REQUIREMENT:
Set the data down again, exactly as it reads, but without the pictures.

MATERIAL TO PROCESS:
=== Section Start ===
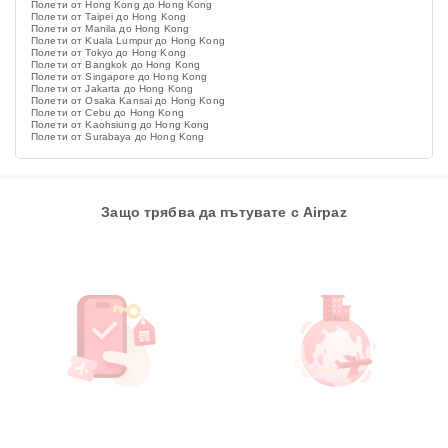
Полети от Hong Kong до Hong Kong
Полети от Taipei до Hong Kong
Полети от Manila до Hong Kong
Полети от Kuala Lumpur до Hong Kong
Полети от Tokyo до Hong Kong
Полети от Bangkok до Hong Kong
Полети от Singapore до Hong Kong
Полети от Jakarta до Hong Kong
Полети от Osaka Kansai до Hong Kong
Полети от Cebu до Hong Kong
Полети от Kaohsiung до Hong Kong
Полети от Surabaya до Hong Kong
Защо трябва да пътувате с Airpaz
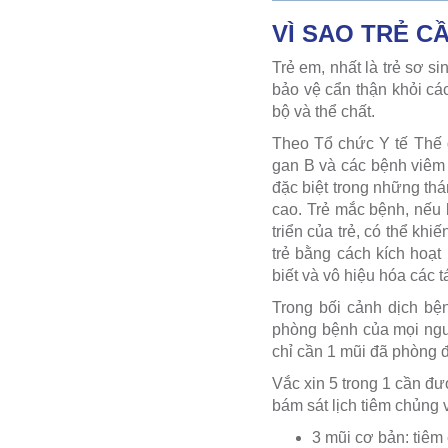
VÌ SAO TRẺ C
Trẻ em, nhất là trẻ sơ s
bảo vệ cẩn thận khỏi cá
bộ và thể chất.
Theo Tổ chức Y tế Thế g
gan B và các bệnh viêm 
đặc biệt trong những th
cao. Trẻ mắc bệnh, nếu 
triển của trẻ, có thể khi
trẻ bằng cách kích hoạt
biết và vô hiệu hóa các 
Trong bối cảnh dịch bệ
phòng bệnh của mọi người
chỉ cần 1 mũi đã phòng 
Vắc xin 5 trong 1 cần đư
bám sát lịch tiêm chủng 
3 mũi cơ bản: tiêm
=== Section End ===
TASK RESPONSE:
Полети от Hong Kong до Hong Kong
Полети от Taipei до Hong Kong
Полети от Manila до Hong Kong
Полети от Kuala Lumpur до Hong Kong
Полети от Tokyo до Hong Kong
Полети от Bangkok до Hong Kong
Полети от Singapore до Hong Kong
Полети от Jakarta до Hong Kong
Полети от Osaka Kansai до Hong Kong
Полети от Cebu до Hong Kong
Полети от Kaohsiung до Hong Kong
Полети от Surabaya до Hong Kong
Защо трябва да пътувате с Airpaz
VÌ SAO TRẺ C
Trẻ em, nhất là trẻ sơ s
bảo vệ cẩn thận khỏi cá
bộ và thể chất.
Theo Tổ chức Y tế Thế g
gan B và các bệnh viêm 
đặc biệt trong những th
cao. Trẻ mắc bệnh, nếu 
triển của trẻ, có thể khi
trẻ bằng cách kích hoạt
biết và vô hiệu hóa các 
Trong bối cảnh dịch bệ
phòng bệnh của mọi người
chỉ cần 1 mũi đã phòng 
Vắc xin 5 trong 1 cần đư
bám sát lịch tiêm chủng 
3 mũi cơ bản: tiêm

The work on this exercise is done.